One thing that Maelstrom does that I don't think nextest does is to use Longest Processing Time First (LPT) scheduling (https://en.wikipedia.org/wiki/Longest-processing-time-first_...). When the runtimes of tests varies a lot within a project, using LPT can result in big wins and more predictable runtimes. Maelstrom itself actually has some pretty long-running integration tests, and once we added LPT, running Maelstrom tests on Maelstrom is usually faster than running them on nextest. But again, we're not talking about huge differences in single-machine cases.

I think cargo test is usually slower than both Maelstrom and nextest for the reasons described in the nextest documentation: cargo test doesn't always keep enough test threads running to keep the machine busy. However, if you have a lot of really small tests all in a single crate, then cargo test can and does outperform both Maelstrom and nextest.

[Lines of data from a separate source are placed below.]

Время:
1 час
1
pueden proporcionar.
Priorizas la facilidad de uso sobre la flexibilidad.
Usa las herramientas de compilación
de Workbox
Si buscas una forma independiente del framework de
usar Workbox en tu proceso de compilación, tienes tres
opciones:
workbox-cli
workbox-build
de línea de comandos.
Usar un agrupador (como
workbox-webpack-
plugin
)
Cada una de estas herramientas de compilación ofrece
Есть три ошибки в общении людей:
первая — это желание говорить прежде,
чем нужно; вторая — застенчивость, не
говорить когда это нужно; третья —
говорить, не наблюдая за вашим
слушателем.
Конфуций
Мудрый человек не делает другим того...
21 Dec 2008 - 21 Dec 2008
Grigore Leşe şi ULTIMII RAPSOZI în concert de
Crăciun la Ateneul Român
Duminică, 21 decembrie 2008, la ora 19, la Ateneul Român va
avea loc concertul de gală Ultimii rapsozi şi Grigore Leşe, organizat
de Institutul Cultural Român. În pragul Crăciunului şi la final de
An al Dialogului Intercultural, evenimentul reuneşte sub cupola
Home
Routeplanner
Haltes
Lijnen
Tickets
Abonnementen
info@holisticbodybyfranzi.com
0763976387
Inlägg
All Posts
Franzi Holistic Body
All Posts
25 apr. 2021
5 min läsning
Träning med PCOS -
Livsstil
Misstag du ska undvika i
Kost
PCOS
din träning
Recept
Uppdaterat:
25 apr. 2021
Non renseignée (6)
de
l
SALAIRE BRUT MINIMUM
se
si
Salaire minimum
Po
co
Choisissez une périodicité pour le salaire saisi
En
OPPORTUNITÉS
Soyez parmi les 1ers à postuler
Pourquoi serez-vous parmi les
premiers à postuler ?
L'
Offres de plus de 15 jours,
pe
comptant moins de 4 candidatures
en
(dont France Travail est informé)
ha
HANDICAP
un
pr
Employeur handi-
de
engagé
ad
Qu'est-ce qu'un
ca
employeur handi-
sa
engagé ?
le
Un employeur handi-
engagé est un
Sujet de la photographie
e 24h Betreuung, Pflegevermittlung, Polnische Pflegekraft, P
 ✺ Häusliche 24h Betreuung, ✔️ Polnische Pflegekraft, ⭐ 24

The clap project (https://github.com/clap-rs/clap)is a good example of this.

I think Maelstrom does most of the performance things that nextest does. However, nextest obviously has a lot more features and integrations than Maelstrom.

geekodour · 2024-07-10T07:51:43 1720597903

at first i thought it was about https://github.com/jepsen-io/maelstrom/tree/main which shares the same name

electric_mayhem · 2024-07-09T23:21:21 1720567281

Came here for the 90s shareware game from Ambrosia for the Mac.

I guess this is cool too though.

esafak · 2024-07-10T03:29:05 1720582145

There was also a development company called Maelstrom Games, known for https://en.wikipedia.org/wiki/Midwinter_(video_game)